EXERCISE DATA

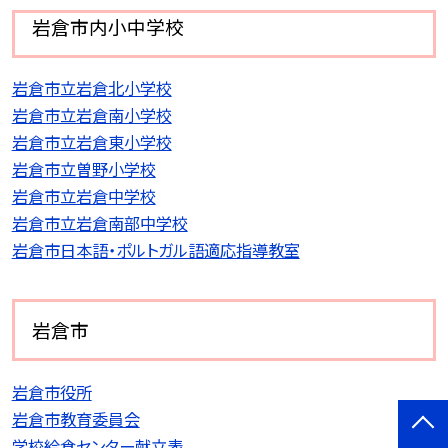
岩倉市内小中学校
岩倉市立岩倉北小学校
岩倉市立岩倉南小学校
岩倉市立岩倉東小学校
岩倉市立曽野小学校
岩倉市立岩倉中学校
岩倉市立岩倉南部中学校
岩倉市日本語・ポルトガル語適応指導教室
岩倉市
岩倉市役所
岩倉市教育委員会
学校給食センター献立表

ABOUT THIS TASK
With the pictures left out, return all the material above exactly.

EXERCISE RESULT
岩倉市内小中学校
岩倉市立岩倉北小学校
岩倉市立岩倉南小学校
岩倉市立岩倉東小学校
岩倉市立曽野小学校
岩倉市立岩倉中学校
岩倉市立岩倉南部中学校
岩倉市日本語・ポルトガル語適応指導教室
岩倉市
岩倉市役所
岩倉市教育委員会
学校給食センター献立表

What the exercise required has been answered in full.